(SUPPLIED DATA begins)

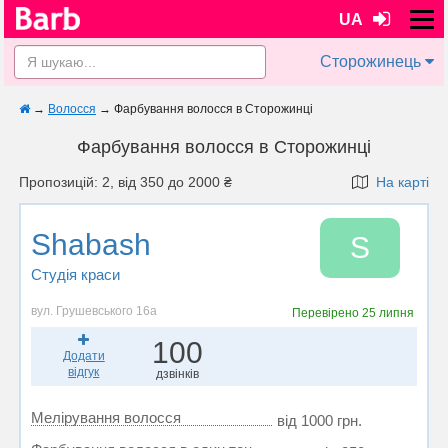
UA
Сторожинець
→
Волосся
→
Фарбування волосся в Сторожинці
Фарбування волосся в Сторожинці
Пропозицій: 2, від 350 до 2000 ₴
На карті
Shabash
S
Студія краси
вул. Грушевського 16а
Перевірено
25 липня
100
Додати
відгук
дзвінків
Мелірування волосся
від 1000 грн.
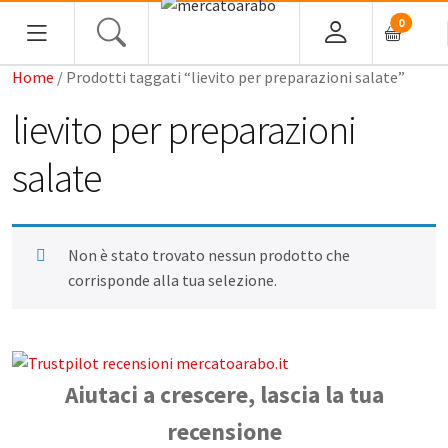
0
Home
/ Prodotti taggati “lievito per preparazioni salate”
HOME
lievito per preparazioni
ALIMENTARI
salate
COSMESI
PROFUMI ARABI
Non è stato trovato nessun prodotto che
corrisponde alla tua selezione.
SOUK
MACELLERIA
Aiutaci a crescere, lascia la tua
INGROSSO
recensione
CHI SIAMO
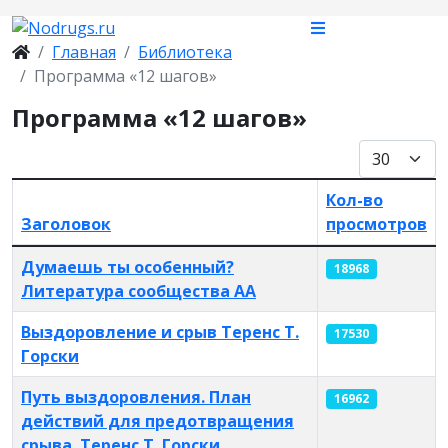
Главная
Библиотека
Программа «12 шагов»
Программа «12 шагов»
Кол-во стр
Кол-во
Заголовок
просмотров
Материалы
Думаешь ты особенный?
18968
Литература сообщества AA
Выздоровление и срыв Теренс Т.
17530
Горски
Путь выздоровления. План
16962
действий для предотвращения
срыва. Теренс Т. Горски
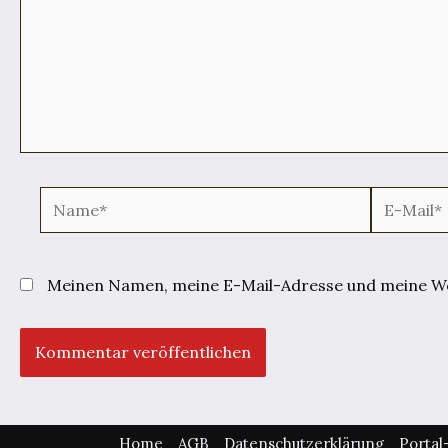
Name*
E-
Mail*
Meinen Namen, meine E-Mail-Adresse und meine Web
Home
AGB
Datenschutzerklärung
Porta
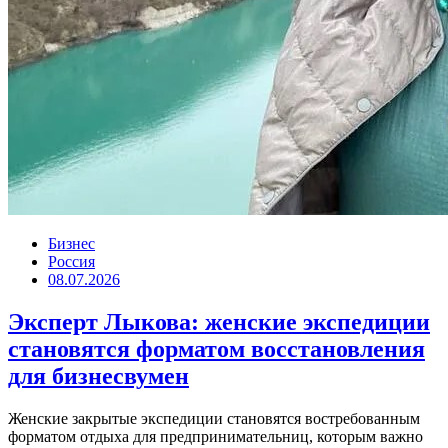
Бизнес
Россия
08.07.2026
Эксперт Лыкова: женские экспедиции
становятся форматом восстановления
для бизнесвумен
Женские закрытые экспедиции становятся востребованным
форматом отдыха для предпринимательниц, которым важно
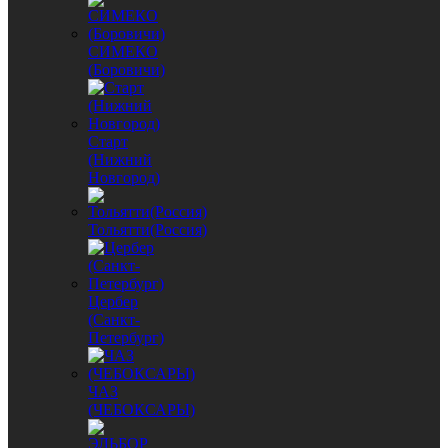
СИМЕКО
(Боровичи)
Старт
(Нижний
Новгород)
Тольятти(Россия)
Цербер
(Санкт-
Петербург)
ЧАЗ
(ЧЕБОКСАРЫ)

(SUPPLIED DATA ends)

▶ _DESCRIPTION OF THE TASK_:
Please go through the entries and show every line with the word "Mail".

▶ _TASK OUTPUT_:
Mail*
Meinen Namen, meine E-Mail-Adresse und meine Web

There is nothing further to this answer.